Mais elle n'en fit rien. Une chose que Holger Palmgren lui avait apprise par cœur au cours des années, c'était que les actes impulsifs menaient tout droit aux emmerdes, et les emmerdes pouvaient avoir des conséquences désagréables. Elle n'entreprenait jamais rien sans au préalable considérer les conséquences.
Ce premier abus sexuel — qu'en termes juridiques on qualifiait d'abus sexuel et de pouvoir sur une personne dépendante, et qui théoriquement pouvait coûter jusqu'à deux ans de prison à Bjurman — ne dura que quelques brèves secondes. Mais il fut suffisant pour qu'une frontière soit irrémédiablement franchie. Lisbeth Salander le considéra comme une démonstration de force de la part d'une troupe ennemie — une manière de marquer qu'au-delà de leur relation juridique soigneusement définie, elle était à la merci de son bon vouloir, et sans armes. Quand leurs yeux se croisèrent quelques secondes plus tard, la bouche de Bjurman était ouverte et elle pouvait lire le désir sur son visage. Le visage de Salander ne trahit aucun sentiment.
Bjurman regagna son côté du bureau et s'assit dans son fauteuil de cuir confortable.
— Je ne peux pas te faire des chèques comme ça, fit-il soudain. Pourquoi est-ce que tu as besoin d'un ordinateur aussi cher ? Il y a des appareils bien meilleur marché sur lesquels tu peux jouer à tes jeux.
— Je veux pouvoir disposer de mon argent comme auparavant. Maître Bjurman lui jeta un regard plein de pitié.
— Ça, on verra plus tard. Il faut d'abord que tu apprennes à être sociable et à t'entendre avec les gens.
Le sourire de maître Bjurman aurait sans doute été un peu atténué s'il avait pu lire les pensées de Lisbeth derrière ses yeux inexpressifs.
— Je crois que toi et moi nous allons être de bons amis, dit Bjurman. Il faut qu'on puisse avoir confiance l'un dans l'autre.
Comme elle ne répondait pas, il devint plus explicite.
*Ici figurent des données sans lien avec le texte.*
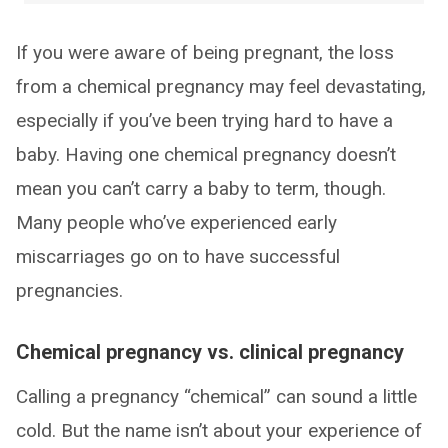
If you were aware of being pregnant, the loss
from a chemical pregnancy may feel devastating,
especially if you’ve been trying hard to have a
baby. Having one chemical pregnancy doesn’t
mean you can’t carry a baby to term, though.
Many people who’ve experienced early
miscarriages go on to have successful
pregnancies.
Chemical pregnancy vs. clinical pregnancy
Calling a pregnancy “chemical” can sound a little
cold. But the name isn’t about your experience of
— Tu es une femme adulte maintenant, Lisbeth.
Elle fit oui de la tête.
— Viens ici, dit-il en tendant une main.
Lisbeth Salander posa le regard sur le coupe-papier pendant quelques secondes avant de se lever et de s'avancer vers lui. Conséquences. Il prit sa main et l'appuya contre son bas-ventre. Elle pouvait sentir son sexe à travers le pantalon en gabardine sombre.
— Si tu es gentille avec moi, je serai gentil avec toi, dit-il.
Il l'avait raide comme un bâton quand il posa l'autre main derrière sa nuque et la força à se mettre à genoux, le visage devant son bas-ventre.
— Tu as déjà fait ce genre de choses, n'est-ce pas ? dit-il en ouvrant sa braguette. Elle sentit qu'il venait de se laver avec de l'eau et du savon.
Lisbeth Salander tourna son visage sur le côté et essaya de se lever, mais il la tenait d'une main ferme. D'un point de vue force pure, elle ne pouvait pas se mesurer avec lui ; elle pesait 42 kilos contre ses 95. Il lui prit la tête à deux mains et tourna son visage de façon à la voir droit dans les yeux.